• [Problem description]:
Set down the line that contains "concordar com essa opção." and every line after it to the end of the entries, exactly as they stand and nothing more.

Extracted page text data
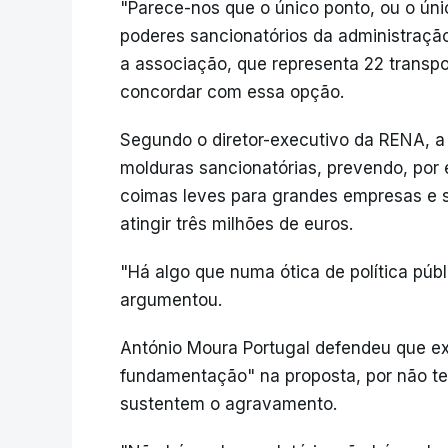
"Parece-nos que o único ponto, ou o únic
poderes sancionatórios da administração
a associação, que representa 22 transpo
concordar com essa opção.
Segundo o diretor-executivo da RENA, 
molduras sancionatórias, prevendo, po
coimas leves para grandes empresas e 
atingir três milhões de euros.
"Há algo que numa ótica de política públ
argumentou.
António Moura Portugal defendeu que ex
fundamentação" na proposta, por não t
sustentem o agravamento.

• [Solution below]:
concordar com essa opção.
Segundo o diretor-executivo da RENA, 
molduras sancionatórias, prevendo, po
coimas leves para grandes empresas e 
atingir três milhões de euros.
"Há algo que numa ótica de política públ
argumentou.
António Moura Portugal defendeu que ex
fundamentação" na proposta, por não t
sustentem o agravamento.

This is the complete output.